Collect every line of the records below that contains the word "мене".

▸ Task inputs:
━━━━━━━━━━━━━━━━

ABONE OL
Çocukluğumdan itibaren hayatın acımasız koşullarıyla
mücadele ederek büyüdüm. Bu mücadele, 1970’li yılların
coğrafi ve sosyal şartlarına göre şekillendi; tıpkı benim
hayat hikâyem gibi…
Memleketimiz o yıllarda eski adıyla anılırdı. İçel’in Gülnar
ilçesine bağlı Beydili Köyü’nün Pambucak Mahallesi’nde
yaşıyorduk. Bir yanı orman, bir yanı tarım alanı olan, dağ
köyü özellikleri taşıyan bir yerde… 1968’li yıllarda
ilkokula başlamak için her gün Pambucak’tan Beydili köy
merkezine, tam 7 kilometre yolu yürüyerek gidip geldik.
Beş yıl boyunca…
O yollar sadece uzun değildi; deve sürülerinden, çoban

━━━━━━━━━━━━━━━━

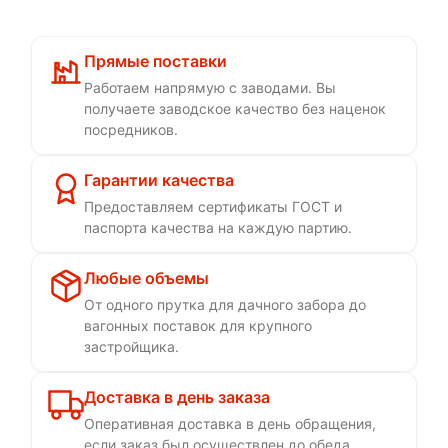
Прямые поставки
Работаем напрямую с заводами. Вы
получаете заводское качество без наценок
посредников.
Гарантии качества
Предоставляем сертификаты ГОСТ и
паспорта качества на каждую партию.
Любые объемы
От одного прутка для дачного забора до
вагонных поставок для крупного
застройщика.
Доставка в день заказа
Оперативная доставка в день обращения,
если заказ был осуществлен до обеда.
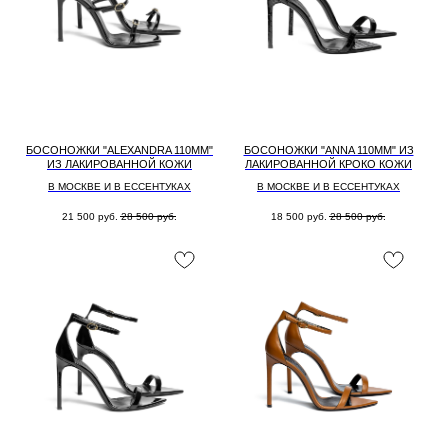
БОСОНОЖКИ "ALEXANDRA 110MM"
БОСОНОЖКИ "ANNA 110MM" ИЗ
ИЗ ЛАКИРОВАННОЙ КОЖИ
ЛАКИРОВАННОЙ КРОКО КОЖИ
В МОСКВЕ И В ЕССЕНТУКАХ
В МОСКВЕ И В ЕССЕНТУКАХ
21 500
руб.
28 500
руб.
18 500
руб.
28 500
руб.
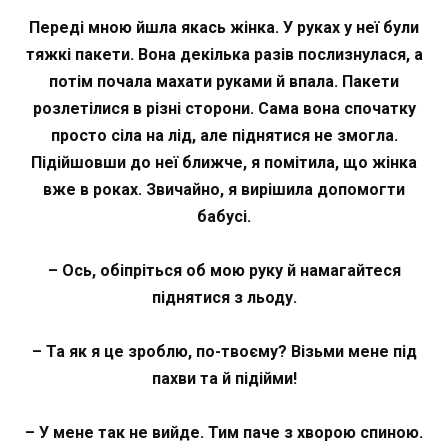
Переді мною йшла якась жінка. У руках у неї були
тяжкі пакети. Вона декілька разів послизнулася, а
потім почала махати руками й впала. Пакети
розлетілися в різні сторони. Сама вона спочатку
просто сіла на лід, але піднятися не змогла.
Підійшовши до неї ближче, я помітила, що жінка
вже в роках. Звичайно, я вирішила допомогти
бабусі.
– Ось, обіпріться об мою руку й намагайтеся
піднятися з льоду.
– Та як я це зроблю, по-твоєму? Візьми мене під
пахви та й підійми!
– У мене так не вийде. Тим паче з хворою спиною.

━━━━━━━━━━━━━━━━

▸ Result of the task:
– Та як я це зроблю, по-твоєму? Візьми мене під
– У мене так не вийде. Тим паче з хворою спиною.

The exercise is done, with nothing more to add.